During the outbreak of the Ebola virus in the country, both local and international partners took keen interest in helping to combat the virus through donations of vehicles, assorted food items amongst other anti-Ebola materials.
At the onset of the virus outbreak, the issue of vehicles especially ambulances to get patients to various health facilities was a major challenge because at that time, the country could not boast of a single ambulance; a situation that led to the death of several citizens, mainly residents of rural communities.
The General Service Agency (GSA) which is responsible to procure and manage all Government’s assets with efficiency and transparency received several vehicles from donors through the Ministry of Health for coding and afterwards be used for the fight against the virus.
According to the Head of GSA, Madam Mary Broh, the Agency recorded 317 vehicles to be used for the fight against the virus but disclosed that the records from recent audit shows a lesser number of vehicles something she said needs serious attention.
“I think something went wrong because the vehicles’ figure from the audit is far different from the record we have here at the General Service Agency,” Madam Broh said.
The GSA boss also disclosed that the Center for Disease Control (CDC) gave 82 vehicles to the government to enhance the fight against the virus but the status of those vehicles is yet to be determined noting that no one can give account for them.
“The government received many vehicles and bikes from different institutions but right now we don’t have information on some of those items because most of the donations did not come directly to the GSA. We were only responsible for registration and coding.
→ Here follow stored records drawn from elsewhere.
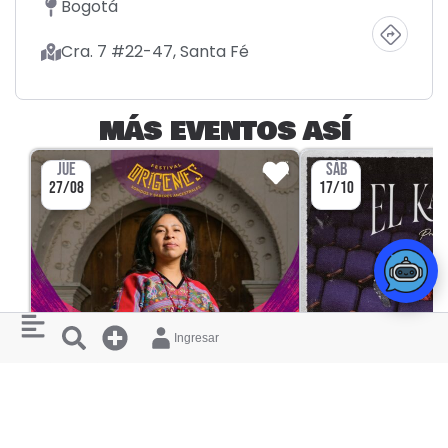
Bogotá
Cra. 7 #22-47, Santa Fé
MÁS EVENTOS ASÍ
JUE
SÁB
27/08
17/10
Ingresar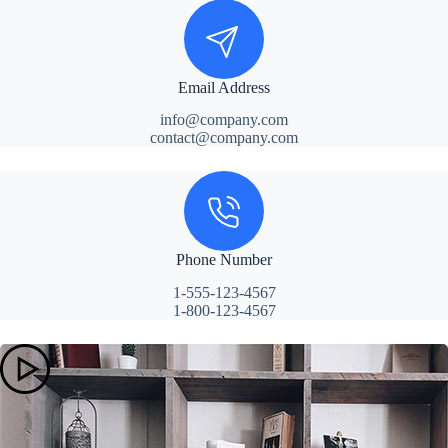
Email Address
info@company.com
contact@company.com
Phone Number
1-555-123-4567
1-800-123-4567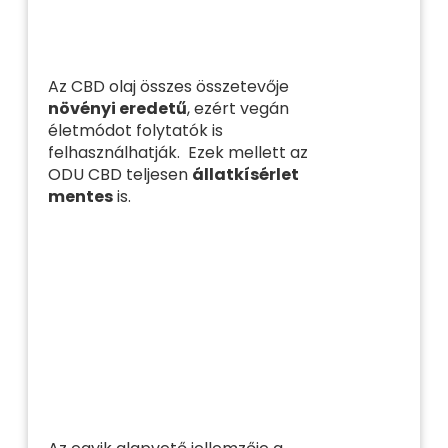
Az CBD olaj összes összetevője
növényi eredetű
, ezért vegán
életmódot folytatók is
felhasználhatják. Ezek mellett az
ODU CBD teljesen
állatkísérlet
mentes
is.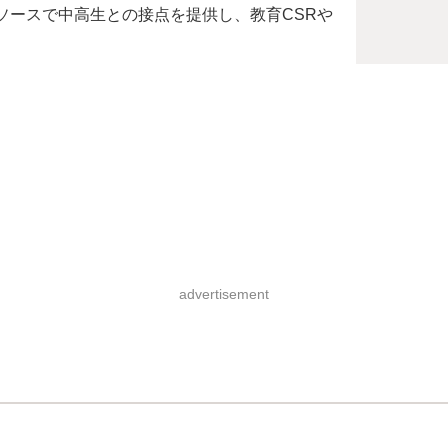
ソースで中高生との接点を提供し、教育CSRや
advertisement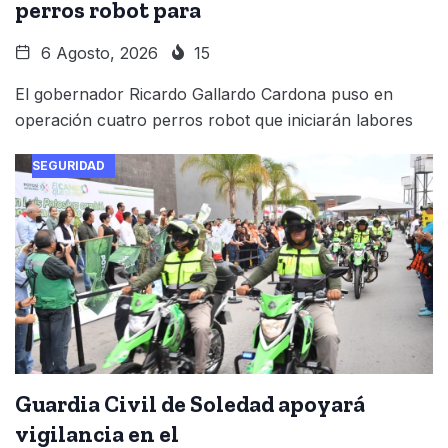
perros robot para
6 Agosto, 2026
15
El gobernador Ricardo Gallardo Cardona puso en
operación cuatro perros robot que iniciarán labores
SEGURIDAD
Guardia Civil de Soledad apoyará
vigilancia en el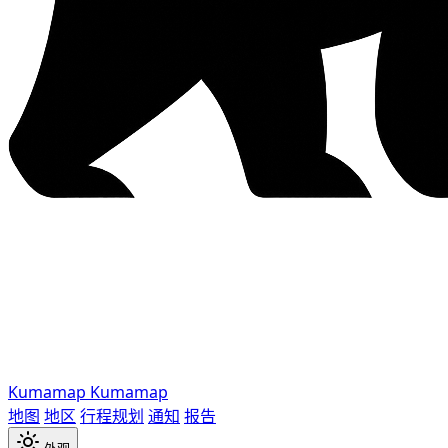
Kumamap
Kumamap
地图
地区
行程规划
通知
报告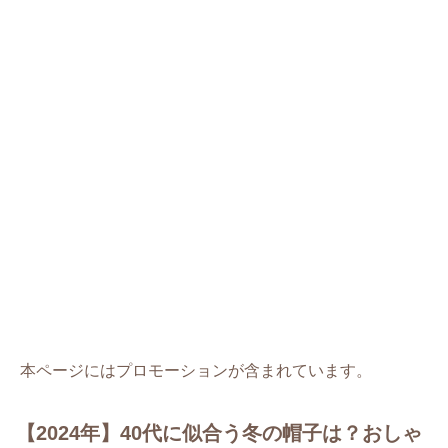
本ページにはプロモーションが含まれています。
【2024年】40代に似合う冬の帽子は？おしゃ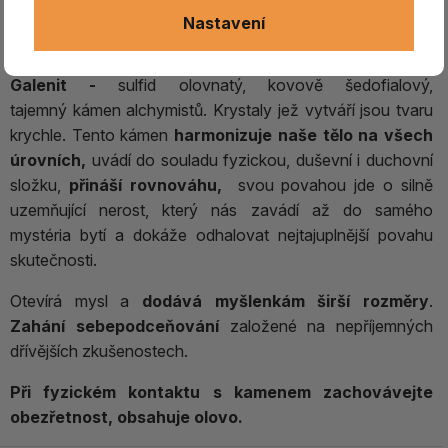
Nastavení
GALENIT surový 3.
Galenit -
sulfid olovnatý, kovově šedofialový,
tajemný kámen alchymistů. Krystaly jež vytváří jsou tvaru
krychle. Tento kámen
harmonizuje naše tělo na všech
úrovních,
uvádí do souladu fyzickou, duševní i duchovní
složku,
přináší rovnováhu,
svou povahou jde o silně
uzemňující nerost, který nás zavádí až do samého
mystéria bytí a dokáže odhalovat nejtajuplnější povahu
skutečnosti.
Otevírá mysl a
dodává myšlenkám širší rozměry
.
Zahání sebepodceňování
založené na nepříjemných
dřívějších zkušenostech.
Při fyzickém kontaktu s kamenem zachovávejte
obezřetnost, obsahuje olovo.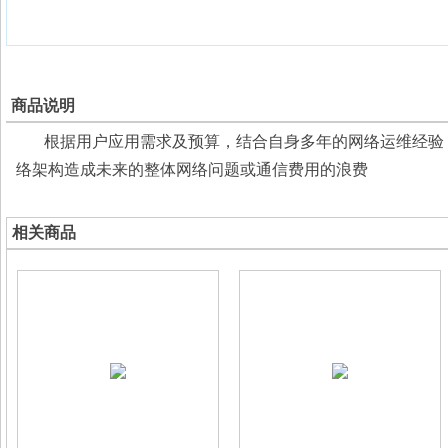
商品说明
根据用户应用需求及预算，结合自身多年的网络运维经验，
络架构造成未来的整体网络问题或通信费用的浪费
相关商品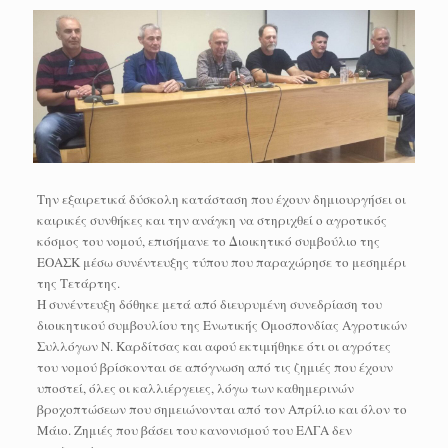
Την εξαιρετικά δύσκολη κατάσταση που έχουν δημιουργήσει οι
καιρικές συνθήκες και την ανάγκη να στηριχθεί ο αγροτικός
κόσμος του νομού, επισήμανε το Διοικητικό συμβούλιο της
ΕΟΑΣΚ μέσω συνέντευξης τύπου που παραχώρησε το μεσημέρι
της Τετάρτης.
Η συνέντευξη δόθηκε μετά από διευρυμένη συνεδρίαση του
διοικητικού συμβουλίου της Ενωτικής Ομοσπονδίας Αγροτικών
Συλλόγων Ν. Καρδίτσας και αφού εκτιμήθηκε ότι οι αγρότες
του νομού βρίσκονται σε απόγνωση από τις ζημιές που έχουν
υποστεί, όλες οι καλλιέργειες, λόγω των καθημερινών
βροχοπτώσεων που σημειώνονται από τον Απρίλιο και όλον το
Μάιο. Ζημιές που βάσει του κανονισμού του ΕΛΓΑ δεν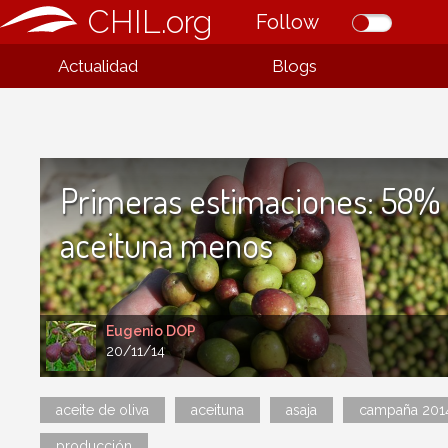
CHIL.org
Follow
Actualidad
Blogs
Primeras estimaciones: 58%
aceituna menos
Eugenio DOP
20/11/14
aceite de oliva
aceituna
asaja
campaña 201
producción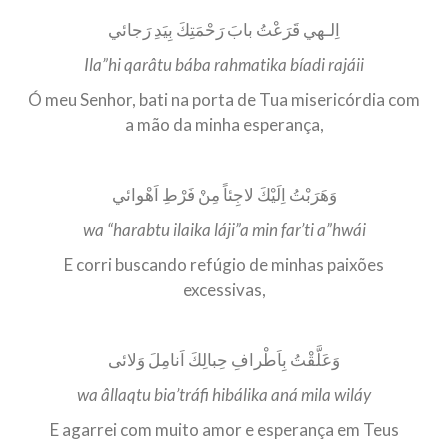
اِلـهي قَرَعْتُ بابَ رَحْمَتِكَ بِيَدِ رَجائي
Ila”hi qarâtu bába rahmatika bíadi rajáii
Ó meu Senhor, bati na porta de Tua misericórdia com
a mão da minha esperança,
وَهَرَبْتُ اِلَيْكَ لاجِئاً مِنْ فَرْطِ اَهْوائي
wa “harabtu ilaika láji”a min far’ti a”hwái
E corri buscando refúgio de minhas paixões
excessivas,
وَعَلَّقْتُ بِاَطْرافِ حِبالِكَ اَنامِلَ وَلائى
wa âllaqtu bia’tráfi hibálika aná mila wiláy
E agarrei com muito amor e esperança em Teus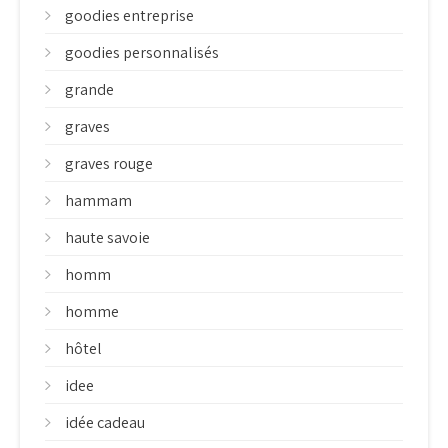
goodies entreprise
goodies personnalisés
grande
graves
graves rouge
hammam
haute savoie
homm
homme
hôtel
idee
idée cadeau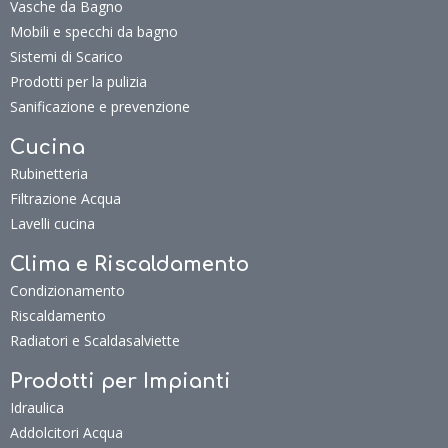
Vasche da Bagno
Mobili e specchi da bagno
Sistemi di Scarico
Prodotti per la pulizia
Sanificazione e prevenzione
Cucina
Rubinetteria
Filtrazione Acqua
Lavelli cucina
Clima e Riscaldamento
Condizionamento
Riscaldamento
Radiatori e Scaldasalviette
Prodotti per Impianti
Idraulica
Addolcitori Acqua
All the vehicles we got were distributed across the country in order for people to have easy access to health centers in their towns,” she explained.
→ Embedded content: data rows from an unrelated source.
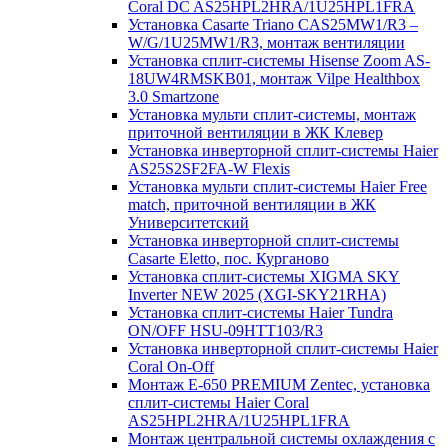
Coral DC AS25HPL2HRA/1U25HPL1FRA
Установка Casarte Triano CAS25MW1/R3 –
W/G/1U25MW1/R3, монтаж вентиляции
Установка сплит-системы Hisense Zoom AS-
18UW4RMSKB01, монтаж Vilpe Healthbox
3.0 Smartzone
Установка мульти сплит-системы, монтаж
приточной вентиляции в ЖК Клевер
Установка инверторной сплит-системы Haier
AS25S2SF2FA-W Flexis
Установка мульти сплит-системы Haier Free
match, приточной вентиляции в ЖК
Университетский
Установка инверторной сплит-системы
Casarte Eletto, пос. Курганово
Установка сплит-системы XIGMA SKY
Inverter NEW 2025 (XGI-SKY21RHA)
Установка сплит-системы Haier Tundra
ON/OFF HSU-09HTT103/R3
Установка инверторной сплит-системы Haier
Coral On-Off
Монтаж E-650 PREMIUM Zentec, установка
сплит-системы Haier Coral
AS25HPL2HRA/1U25HPL1FRA
Монтаж центральной системы охлаждения с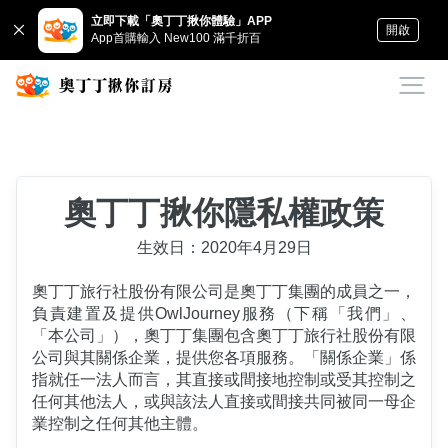
立即下載「奧丁丁揪你體驗」APP
開啟
App首購輸入 New100 滿千折百
奧丁丁揪你隱私權政策
生效日：2020年4月29日
奧丁丁旅行社股份有限公司是奧丁丁集團的成員之一，
負責建置及提供OwlJourney服務（下稱「我們」、
「本公司」），奧丁丁集團包含奧丁丁旅行社股份有限
公司與其關係企業，提供您各項服務。「關係企業」係
指就任一法人而言，其直接或間接地控制或受其控制之
任何其他法人，或與該法人直接或間接共同被同一母企
業控制之任何其他主體。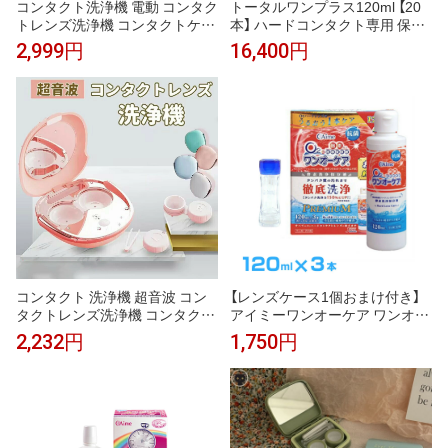
コンタクト洗浄機 電動 コンタク
トータルワンプラス120ml 【20
トレンズ洗浄機 コンタクトケー
本】 ハードコンタクト専用 保存
ス タンパク質除去 約3分高速洗
洗浄 タンパク除去 潤い成分配合
2,999円
16,400円
浄 ミラー付き USB充電 ハー
メーカー正規品 安心の日本製 使
ド・ソフト・カラコン対応 携帯
用期限2年前後
用 旅行 出張
コンタクト 洗浄機 超音波 コン
【レンズケース1個おまけ付き】
タクトレンズ洗浄機 コンタクト
アイミーワンオーケア ワンオー
自動洗浄 コンタクトレンズクリ
ケア 120ml×3(合計3本) 使用期
2,232円
1,750円
ーナー 携帯型 振動 電動 レンズ
限2年前後 ハードコンタクト専
小型 旅行 USB充電式 洗浄器 コ
用 安心の国産
ンタクト ケース ミニ タイプ 脂
質/汚れ/蛋白洗浄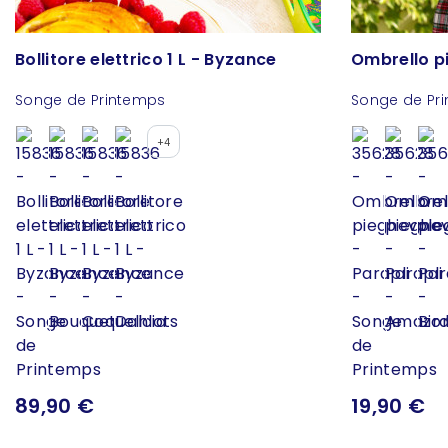
Bollitore elettrico 1 L - Byzance
Ombrello pi
Songe de Printemps
Songe de Pr
+4
89,90 €
19,90 €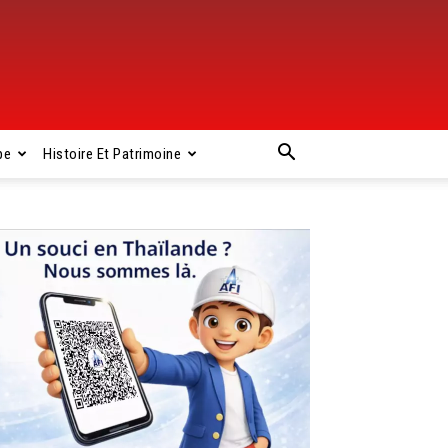
pe
Histoire Et Patrimoine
Madam Broh added that apart from the vehicles given by the Center for Disease Control, twenty vehicles came from the Chinese and the Fula; Lebanese and Indian communities brought in some vehicles which were also sent to the counties but she could not give exact numbers.
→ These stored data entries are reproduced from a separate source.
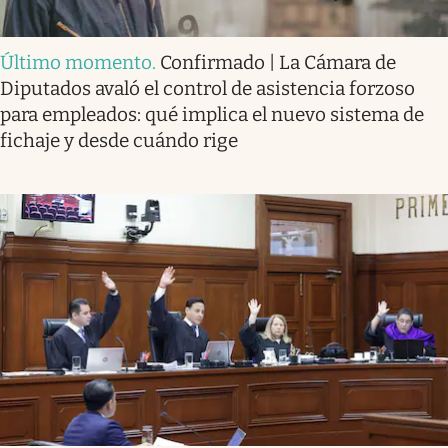
Último momento
.
Confirmado | La Cámara de
Diputados avaló el control de asistencia forzoso
para empleados: qué implica el nuevo sistema de
fichaje y desde cuándo rige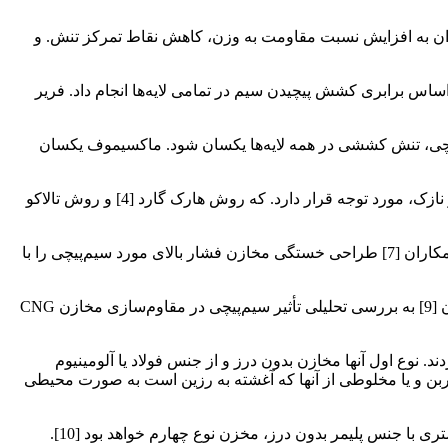
وان به افزایش نسبت مقاومت به وزن، کاهش نقاط تمرکز تنش. و
ه منظور تقویت لوله تفنگ مورد استفاده قرار گرفت [1]. لانگریچ سیم‌پیچی را بر اساس برابری کشش پیچیدن سیم در تمامی لایه‌ها انجام داد. فریر
یم‌پیچی، تنش کششی در همه لایه‌ها یکسان شود. ماکسیموف یکسان
بررسی و آنالیز مخازن مورد سیم‌پیچی عمدتاً بر مبنای فرض مخزن مرکب برای جداره. و در نظرگیری هر لایه سیم به عنوان یک مخزن جدار نازک، مورد توجه قرار دارد. که روش هارک گارد [4] و روش تالاکو
آلگره و همکاران [6] روشی برای شبیه‌سازی مخازن فشار زیاد که در آنها از تکنیک سیم‌پیچی استفاده می‌شود ارائه کردند. همچنین آلگره و همکاران [7] طراحی خستگی مخازن فشار بالای مورد سیم‌پیچی را با
در زمینه مخازن CNG، صدیقی و راستی [8] پارامترهای ساخت مخازن CNG را مورد مطالعه قرار دادند. در تحقیقی دیگر، صدیقی و همکاران [9] به بررسی تحلیلی تأثیر سیم‌پیچی در مقاوم‌سازی مخازن CNG
دند. نوع اول آنها مخازن بدون درز و از جنس فولاد یا آلومینیوم
کربن و یا مخلوطی از آنها که آغشته به رزین است به صورت محیطی
ا جنس پلیمر بدون درز، مخزن نوع چهارم خواهد بود [10].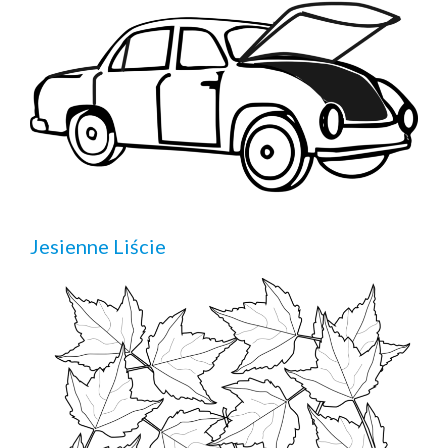
Jesienne Liście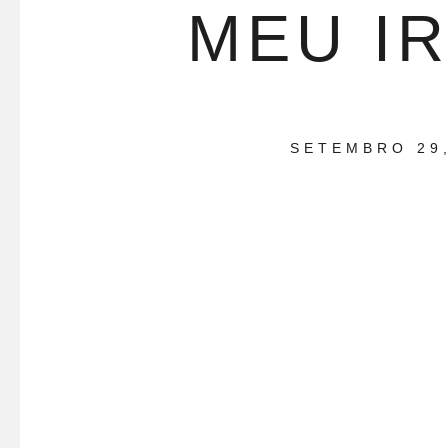
MEU I
SETEMBRO 29,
“When the vehicles came in, due to the high death rate in the rural areas, most of the vehicles were given to county health teams to help them get to suspected patients on time,” Broh explained.
The head of GSA admitted that though the record from the audit seems different, the process of retrieving the vehicles that were given out is a major challenge for the government.
She said now that the country has been declared Ebola free, the government is going to retrieve those vehicles that were given out and later be redistributed to relevant government Ministries and Agencies.
“We are in the process of retrieving all the government vehicles that were given out for Ebola purposes and redistribute them to Ministries and Agencies that really need them. This process is going to be difficult because we have lots of dishonest people and some of the vehicles were reportedly involved in accident and abandoned,” Madam Broh further explained.
Even though GSA was registering and coding vehicles, it was also receiving and distributing other Ebola donations such as assorted food items and other anti-Ebola materials.
The GSA, according to Madam Broh, received what she termed as a huge consignment from China including drugs, food and sanitary materials. She said the GSA was able to successfully distribute those items to quarantined communities, and Ebola patients in various ETUs across the country.
Addressing the complaints from survivors, Madam Broh said due to the fact that the virus was new to the country and many people didn’t know that one could survive from the virus so there were no plans for survivors at the bringing of the outbreak but the GSA managed to include survivors who were taken home by the GSA in its distribution process.